Processo de paz no Oriente Médio virou fim em si mesmo

Por JODI RUDOREN
JERUSALÉM - A crise que se abateu sobre o enfermo processo de paz do Oriente Médio tem muito mais a ver com preservar o processo do que com encontrar um caminho para a paz.
O colapso ocorreu porque os dois lados se recusaram a acatar as condições estabelecidas quando do início das negociações mediadas pelos americanos, em meados de 2013. Desde 4 de abril, apesar de o secretário de Estado John Kerry ter pedido "um momento para examinar a realidade" e dizer que Washington iria reavaliar seu papel, intensas discussões ocorreram para definir um novo conjunto de condições. Todas as três partes têm interesses próprios no diálogo: as negociações geralmente trazem recompensas tangíveis para os palestinos, aliviam a pressão internacional sobre Israel e emprestam credibilidade à vacilante política externa do governo de Barack Obama.

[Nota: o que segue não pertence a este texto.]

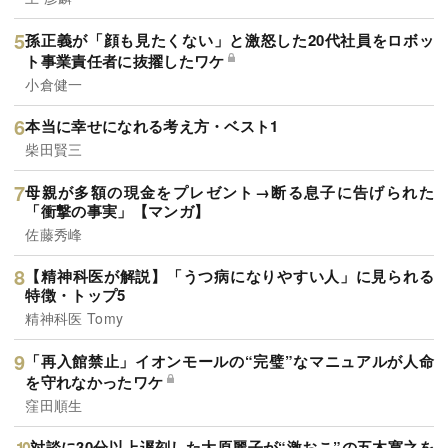
孫正義が「顔も見たくない」と激怒した20代社員をロボッ
ト事業責任者に抜擢したワケ
小倉健一
本当に幸せになれる考え方・ベスト1
柴田賢三
母親が多額の現金をプレゼント→断る息子に告げられた
「衝撃の事実」【マンガ】
佐藤秀峰
【精神科医が解説】「うつ病になりやすい人」に見られる
特徴・トップ5
精神科医 Tomy
「再入館禁止」イオンモールの“完璧”なマニュアルが人命
を守れなかったワケ
窪田順生
対談に30分以上遅刻した大原麗子が“激おこ”の五木寛之を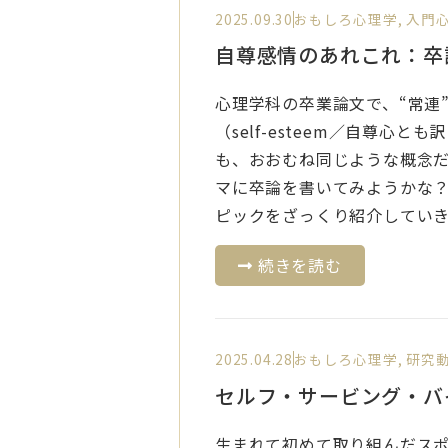
2025.09.30
おもしろ心理学
,
入門
自尊感情のあれこれ：卒
心理学科の卒業論文で、“常連
（self-esteem／自尊心
も、おおむね同じような概念
マに卒論を書いてみようかな
ピックをざっくり紹介してい
続きを読む
2025.04.28
おもしろ心理学
,
研究
セルフ・サービング・バ
生まれて初めて取り組んだス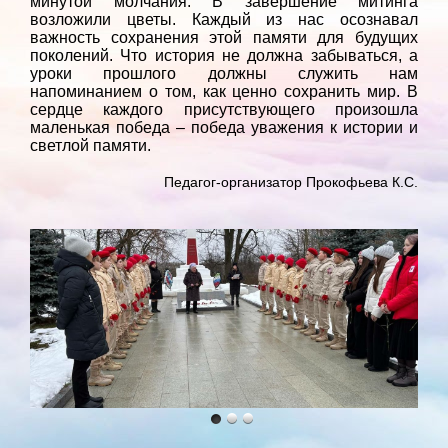
минутой молчания. В завершение митинга
возложили цветы. Каждый из нас осознавал
важность сохранения этой памяти для будущих
поколений. Что история не должна забываться, а
уроки прошлого должны служить нам
напоминанием о том, как ценно сохранить мир. В
сердце каждого присутствующего произошла
маленькая победа – победа уважения к истории и
светлой памяти.
Педагог-организатор Прокофьева К.С.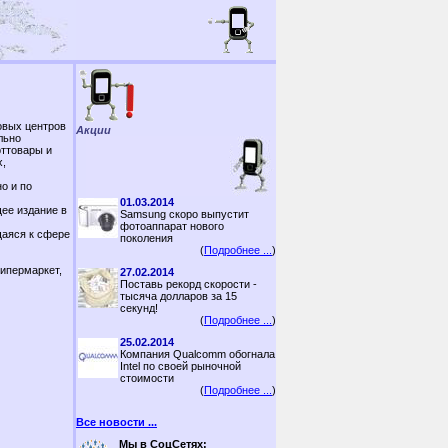
овых центров
Акции
льно
рттовары и
х,
о и по
01.03.2014
ее издание в
Samsung скоро выпустит
фотоаппарат нового
щаяся к сфере
поколения
(
Подробнее ...
)
гипермаркет,
27.02.2014
Поставь рекорд скорости -
тысяча долларов за 15
секунд!
(
Подробнее ...
)
25.02.2014
Компания Qualcomm обогнала
Intel по своей рыночной
стоимости
(
Подробнее ...
)
Все новости ...
Мы в СоцСетях: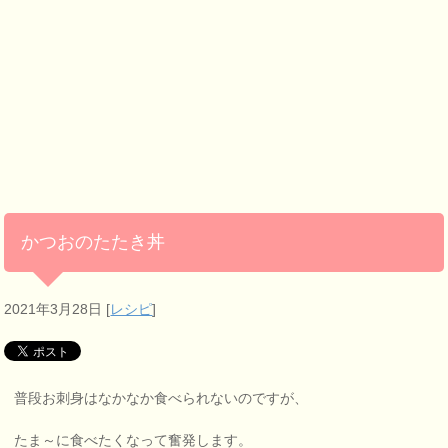
かつおのたたき丼
2021年3月28日
[
レシピ
]
普段お刺身はなかなか食べられないのですが、
たま～に食べたくなって奮発します。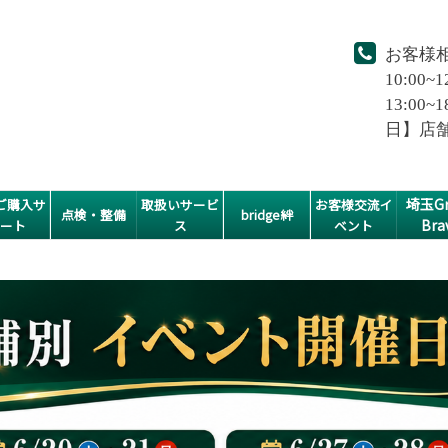
お客様
10:00~1
13:0
日】店
埼玉Gr
ご購入サ
取扱いサービ
お客様交流イ
点検・整備
bridge絆
Bra
ポート
ス
ベント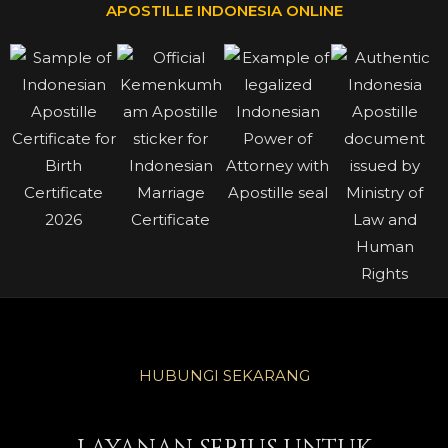
APOSTILLE INDONESIA ONLINE
HUBUNGI SEKARANG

Mas, agora, as três partes também estão calculando os custos: por quanto tempo Kerry continuará perseguindo uma paz difícil de entender, quando há tantas outras coisas com que lidar em um mundo tumultuado? Como podem os líderes palestinos e israelenses evitar parecerem fracos perante seus eleitores céticos e seus governos fraturados?
"O tipo de ridículo que se acumula sobre o atual esforço não é bom -você paga um preço por isso", disse Daniel Levy, diretor do programa de Oriente Médio e Norte Africano do Conselho Europeu de Assuntos Externos.
"Existem processos que, acima de tudo, fazem mais mal do que bem", disse Levy. "Cabe aos promotores do processo, os americanos, levar a sério a ideia de que existe algo como um mau processo, que mais serve para prejudicar dois Estados do que para avançar."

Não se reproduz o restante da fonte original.